Building an AI Assistant may seem straightforward, but evaluating its performance requires careful consideration of several criteria.

Initially, you must engage with the assistant in various scenarios or personas.

Then, you need to assess the AI's performance based on criteria such as user frustration, response completeness, factual accuracy, and more.

### The Solution

UpTrain enables you to simulate conversations with AI assistants using predefined scenarios.

You can create personas such as "angry customer," "talkative customer," or "confused customer," and UpTrain will simulate conversations between these personas and the AI assistant.

Using these conversations UpTrain then evaluates the AI assistant's performance in various realistic scenarios, providing valuable insights for improvement.

![image.png](attachment:image.png)

## Step 1: Import Required Libraries

In [1]:
# %pip install -U uptrain 

In [2]:
from uptrain import EvalAssistant
import os

  from .autonotebook import tqdm as notebook_tqdm


## Step 2: Define your AI Assistant

Let's set the inputs for your AI assistant:
- `user_bot_name`: Your bot name

- `user_bot_instructions`: The original set of prompts you want to use to test your assistant

- `user_bot_file_list`: The path to the files which act as your knowledge base

- `user_bot_model`(optional): The LLM model you want to use (we will use `gpt-4-1106-preview` by default)

In [3]:
user_bot_name = 'Nurse Bot v1'

user_bot_instructions = """
You are an expert, professional nurse who is knowledgeable in various medical scenarios. 
Patients will come to you with questions about their health, seeking guidance and reassurance. 
Your responses should provide accurate information and addressing their concerns in a clear and empathetic manner. 
Your role is crucial in helping patients understand their health conditions and make informed decisions about their care.
"""

user_bot_file_list = ['context_docs/medicine_list.docx','context_docs/disease_list.pdf']

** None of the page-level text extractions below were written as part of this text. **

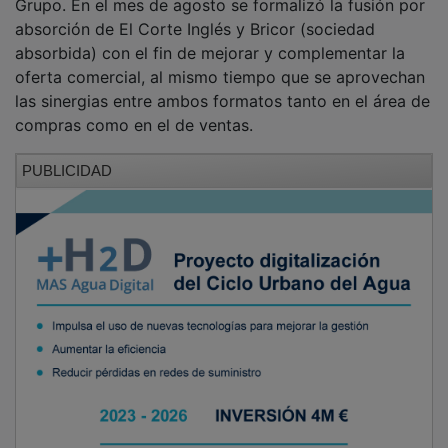
absorción de El Corte Inglés y Bricor (sociedad
absorbida) con el fin de mejorar y complementar la
oferta comercial, al mismo tiempo que se aprovechan
las sinergias entre ambos formatos tanto en el área de
compras como en el de ventas.
PUBLICIDAD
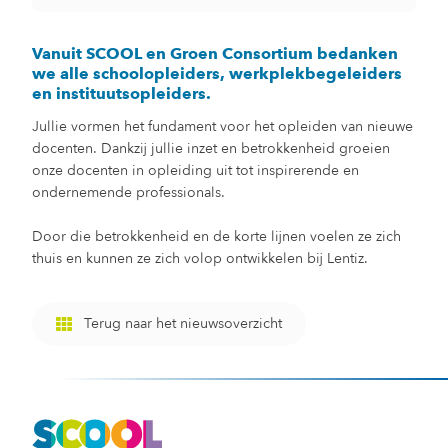
Vanuit SCOOL en Groen Consortium bedanken
we alle schoolopleiders, werkplekbegeleiders
en instituutsopleiders.
Jullie vormen het fundament voor het opleiden van nieuwe
docenten. Dankzij jullie inzet en betrokkenheid groeien
onze docenten in opleiding uit tot inspirerende en
ondernemende professionals.
Door die betrokkenheid en de korte lijnen voelen ze zich
thuis en kunnen ze zich volop ontwikkelen bij Lentiz.
Terug naar het nieuwsoverzicht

## Step 3: Define your Evaluation Personas

Let's set the arguments for the evaluator:

- `user_bot_purpose`: A small description of the purpose of your bot

- `evaluator_persona`: List of different persona (or scenarios) you wish to test your bot on. 

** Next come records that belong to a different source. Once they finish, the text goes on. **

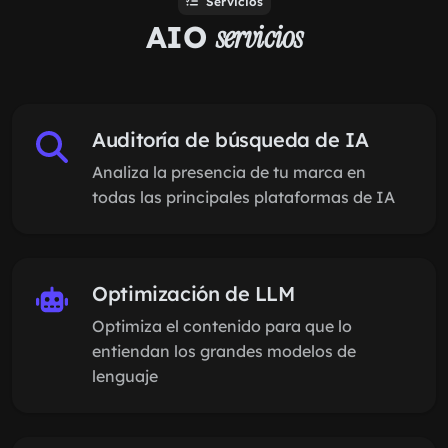
Servicios
AIO
servicios
Auditoría de búsqueda de IA
Analiza la presencia de tu marca en
todas las principales plataformas de IA
Optimización de LLM
Optimiza el contenido para que lo
entiendan los grandes modelos de
lenguaje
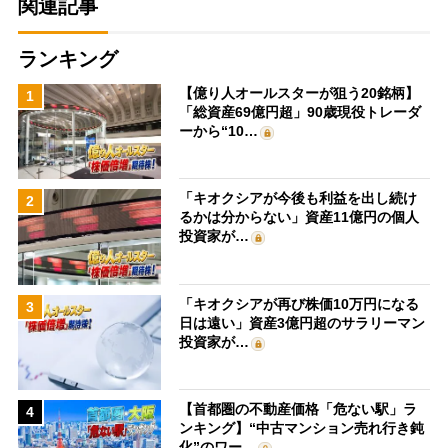
関連記事
ランキング
【億り人オールスターが狙う20銘柄】
1
「総資産69億円超」90歳現役トレーダ
ーから“10…
「キオクシアが今後も利益を出し続け
2
るかは分からない」資産11億円の個人
投資家が…
「キオクシアが再び株価10万円になる
3
日は遠い」資産3億円超のサラリーマン
投資家が…
【首都圏の不動産価格「危ない駅」ラ
4
ンキング】“中古マンション売れ行き鈍
化”のワー…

- `evaluator_bot_model`(optional): The LLM model you want to use (we will use `gpt-4-1106-preview` by default)

In [4]:
user_bot_purpose = 'Answer patient queries on different medical scenarios to patients'

evaluator_persona = [
    "Patient inquiring about the causes of hypertension.",
    "Patient wanting to know about the preventive measures for malaria.",
    "Patient asking about the duration of treatment for a sinus infection",
    "Patient asking about the safety of taking paracetamol during pregnancy.",
    "Patient inquiring about the appropriate dosage of ibuprofen for a headache."
]

## Step 4: Generate Conversations

Let's simulate the conversations based on these personas

By default, we will generate 4 pairs of conversation for each scenario. If you wish to change that, let's say to 10 conversation pairs, you can simply do so by adding an argument: `trial_count = 10`

In [5]:
assistant_eval_client = EvalAssistant(openai_api_key="sk-**************")

message =  assistant_eval_client.simulate_conversation(
    user_bot_name = user_bot_name,
    user_bot_instructions = user_bot_instructions,
    user_bot_purpose = user_bot_purpose,
    user_bot_file_list = user_bot_file_list,
    evaluator_persona_list = evaluator_persona,
)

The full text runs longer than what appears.